November 12, 2019

The Subtle Poison of Religion

 On the 12th of November 2019, Nationals MP Barnaby Joyce said on TV that:
 I acknowledge that the two people who died were most likely people who voted for the Green party, so I am not going to start attacking them. That's the last thing I want to do.
Why does the politics of the deceased matter and why would Mr. Joyce make such a speculation? I can't help but think that Mr. Joyce did it because, on some level, he thinks those people deserve it. I think this is the subtle poison of religion: that those who do not believe as I do deserve less than I do.

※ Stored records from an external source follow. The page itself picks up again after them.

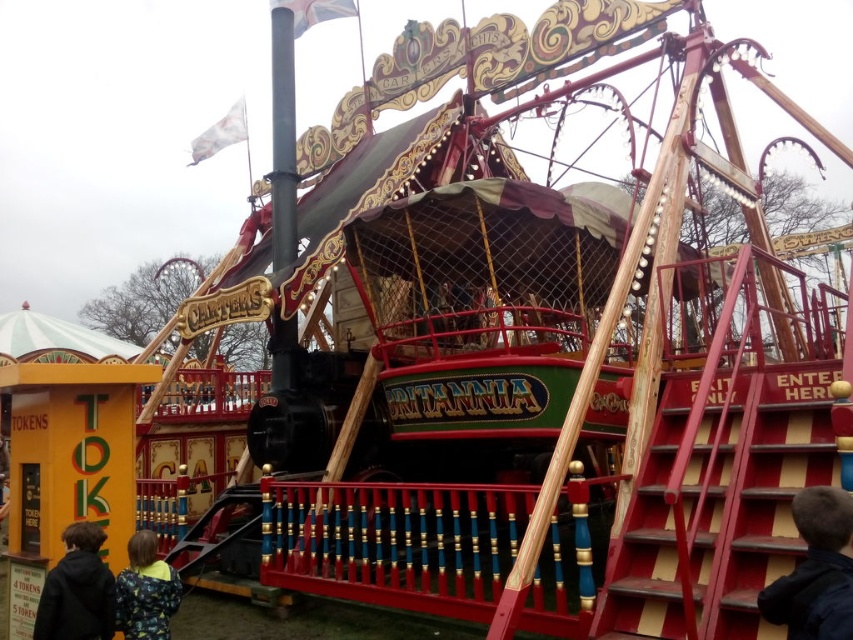 Between dark blue jacket at lower left and camouflage jacket at lower left, which one appears on the left side from the viewer's perspective?

dark blue jacket at lower left is more to the left.

Does dark blue jacket at lower left have a greater width compared to camouflage jacket at lower left?

Yes.

What do you see at coordinates (77, 589) in the screenshot? The width and height of the screenshot is (853, 640). I see `dark blue jacket at lower left` at bounding box center [77, 589].

The image size is (853, 640). Identify the location of dark blue jacket at lower left. (77, 589).

Does dark blue jacket at lower right appear under camouflage jacket at lower left?

Actually, dark blue jacket at lower right is above camouflage jacket at lower left.

Is dark blue jacket at lower right to the left of camouflage jacket at lower left from the viewer's perspective?

In fact, dark blue jacket at lower right is to the right of camouflage jacket at lower left.

Between point (817, 611) and point (167, 566), which one is positioned in front?

Point (817, 611)

What are the coordinates of `dark blue jacket at lower right` in the screenshot? It's located at (816, 570).

Does dark blue jacket at lower right appear over dark blue jacket at lower left?

Indeed, dark blue jacket at lower right is positioned over dark blue jacket at lower left.

Between dark blue jacket at lower right and dark blue jacket at lower left, which one is positioned higher?

Positioned higher is dark blue jacket at lower right.

Which is in front, point (810, 552) or point (88, 563)?

Point (810, 552)

The height and width of the screenshot is (640, 853). Identify the location of dark blue jacket at lower right. (816, 570). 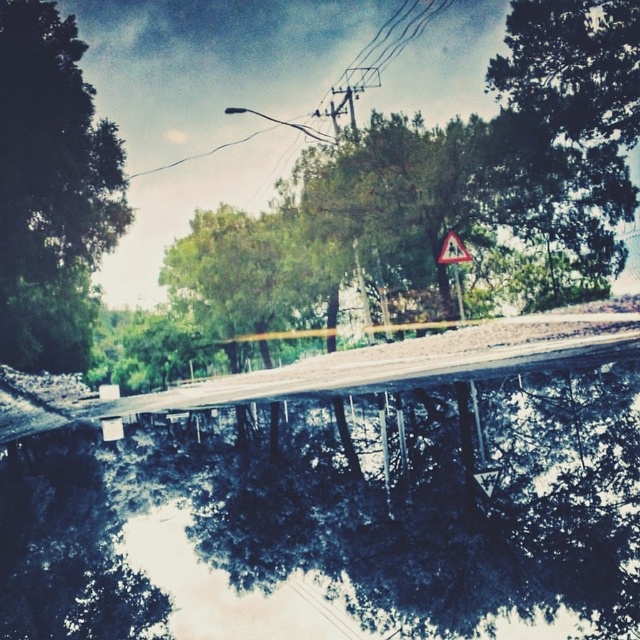 Question: Is the position of dark reflective water at center more distant than that of green leafy tree at upper right?

Choices:
 (A) yes
 (B) no

Answer: (B)

Question: Which object is farther from the camera taking this photo?

Choices:
 (A) metallic wire at upper center
 (B) green leafy tree at upper right

Answer: (A)

Question: Is green leafy tree at upper right smaller than metallic wire at upper center?

Choices:
 (A) yes
 (B) no

Answer: (A)

Question: Based on their relative distances, which object is nearer to the yellow reflective plastic pedestrian crossing sign at center?

Choices:
 (A) green leafy tree at upper right
 (B) green leafy tree at left

Answer: (A)

Question: Does dark reflective water at center lie in front of green leafy tree at left?

Choices:
 (A) no
 (B) yes

Answer: (B)

Question: Which object appears farthest from the camera in this image?

Choices:
 (A) green leafy tree at upper right
 (B) metallic wire at upper center
 (C) yellow reflective plastic triangular warning sign at upper center
 (D) green leafy tree at left

Answer: (B) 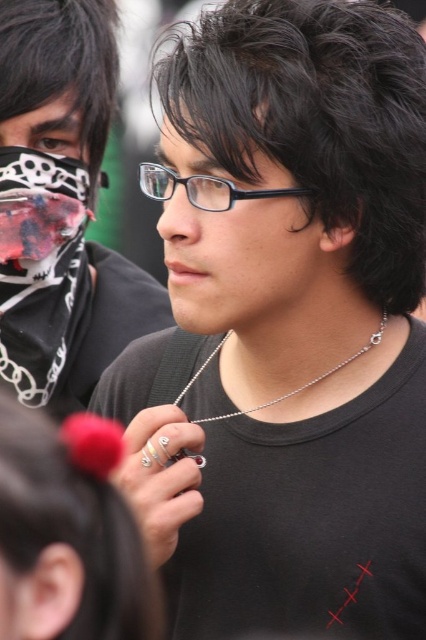 Between matte black mask at upper left and black plastic glasses at center, which one appears on the right side from the viewer's perspective?

black plastic glasses at center is more to the right.

Who is more distant from viewer, (19, 128) or (158, 195)?

Positioned behind is point (19, 128).

Locate an element on the screen. This screenshot has height=640, width=426. matte black mask at upper left is located at coordinates (48, 129).

Can you confirm if black matte hair at center is positioned to the right of silver chain necklace at center?

Yes, black matte hair at center is to the right of silver chain necklace at center.

Between black matte hair at center and silver chain necklace at center, which one is positioned lower?

Positioned lower is silver chain necklace at center.

This screenshot has height=640, width=426. Identify the location of black matte hair at center. (316, 120).

Image resolution: width=426 pixels, height=640 pixels. I want to click on matte black shirt at center, so click(x=60, y=205).

What do you see at coordinates (60, 205) in the screenshot? The height and width of the screenshot is (640, 426). I see `matte black shirt at center` at bounding box center [60, 205].

Who is more distant from viewer, (8, 248) or (166, 192)?

Point (8, 248)

The image size is (426, 640). In order to click on matte black shirt at center in this screenshot , I will do `click(60, 205)`. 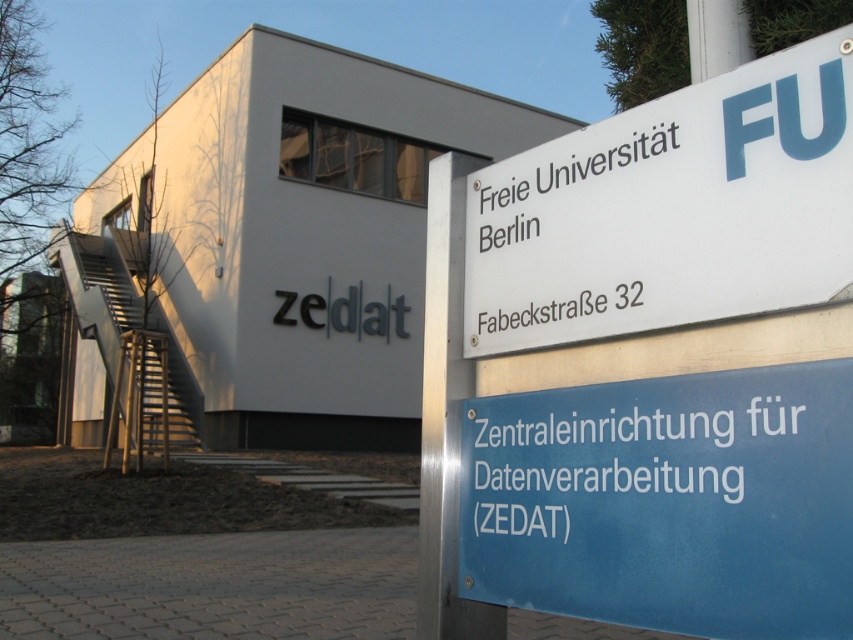 Question: Does blue glossy sign at center appear on the left side of white plastic sign at upper right?

Choices:
 (A) no
 (B) yes

Answer: (B)

Question: Which object appears farthest from the camera in this image?

Choices:
 (A) blue glossy sign at center
 (B) white plastic sign at upper right

Answer: (B)

Question: Can you confirm if blue glossy sign at center is positioned to the left of white plastic sign at upper right?

Choices:
 (A) yes
 (B) no

Answer: (A)

Question: Does blue glossy sign at center lie in front of white plastic sign at upper right?

Choices:
 (A) yes
 (B) no

Answer: (A)

Question: Which object appears farthest from the camera in this image?

Choices:
 (A) white plastic sign at upper right
 (B) blue glossy sign at center

Answer: (A)

Question: Among these objects, which one is nearest to the camera?

Choices:
 (A) blue glossy sign at center
 (B) white plastic sign at upper right

Answer: (A) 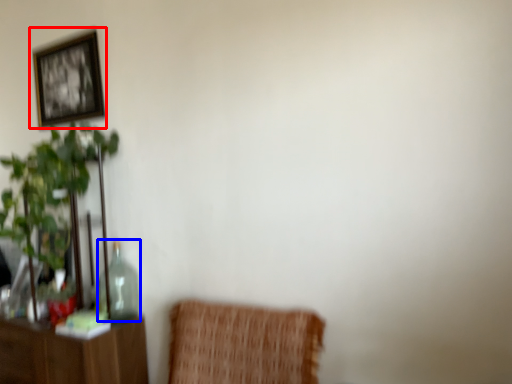 Question: Among these objects, which one is farthest to the camera, picture frame (highlighted by a red box) or glass vase (highlighted by a blue box)?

This idea is widespread across all variants of Christianity: you are saved if you believe in God and Jesus and the Holy Spirit but damned if you don't. You deserve salvation only if you Believe. It is this idea that motivates the Evangelicals: they must Save you by spreading their Belief so you, too, deserve salvation. It is this idea that underpins the prosperity gospel: those who Believe is deserving of wealth and therefore the harder you Believe, whether by praying harder or donating more to the Church, the more you deserve wealth. Conveniently if you are wealthy then obviously it is because you deserve it due to your faith.

Once learned and integrated into one's world view via religious instruction, this idea, that those who do not believe as I do deserve less, poisons the lens through which an individual interacts with the world. When a core part of your identify requires you to accept that, on the basis of believe alone, not everyone is equal, then it is a small step to thinking that those who hold different political beliefs deserve less then those whose beliefs align with yours. Maybe they deserve less sympathy. Maybe they deserve less government support. Maybe they deserve less compassion or concessions. Whatever the case may be, on the basis of their political belief, they are Other and they are Undeserving -- and in politics this is a problem.

Some would claim that it is possible to separate one's religious beliefs from one's political actions. I reject such claims in the same way I reject any claims one can be racist and still be a fair judge. Some would claim that some people think thusly even without religion and I would agree. However some religious requires such thinking. Some would say not all religions features undeserving unbelievers and claim my title is inaccurate and I would concede their point but also point out that the major religions do not fall within this category.